* [What to work on] The data below should be transcribed in full, with no picture included.

* [Records drawn from a dataset]
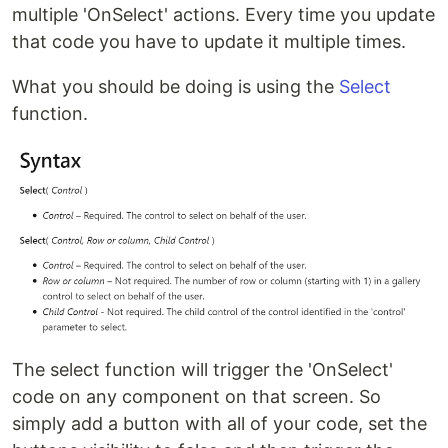
multiple 'OnSelect' actions. Every time you update
that code you have to update it multiple times.
What you should be doing is using the
Select
function.
The select function will trigger the 'OnSelect'
code on any component on that screen. So
simply add a button with all of your code, set the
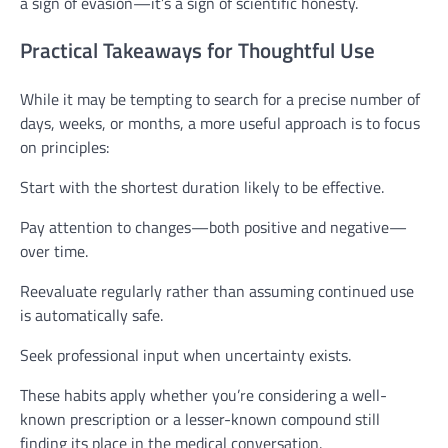
a sign of evasion—it’s a sign of scientific honesty.
Practical Takeaways for Thoughtful Use
While it may be tempting to search for a precise number of
days, weeks, or months, a more useful approach is to focus
on principles:
Start with the shortest duration likely to be effective.
Pay attention to changes—both positive and negative—
over time.
Reevaluate regularly rather than assuming continued use
is automatically safe.
Seek professional input when uncertainty exists.
These habits apply whether you’re considering a well-
known prescription or a lesser-known compound still
finding its place in the medical conversation.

* [Solution to this task]
multiple 'OnSelect' actions. Every time you update
that code you have to update it multiple times.
What you should be doing is using the
Select
function.
The select function will trigger the 'OnSelect'
code on any component on that screen. So
simply add a button with all of your code, set the
a sign of evasion—it’s a sign of scientific honesty.
Practical Takeaways for Thoughtful Use
While it may be tempting to search for a precise number of
days, weeks, or months, a more useful approach is to focus
on principles:
Start with the shortest duration likely to be effective.
Pay attention to changes—both positive and negative—
over time.
Reevaluate regularly rather than assuming continued use
is automatically safe.
Seek professional input when uncertainty exists.
These habits apply whether you’re considering a well-
known prescription or a lesser-known compound still
finding its place in the medical conversation.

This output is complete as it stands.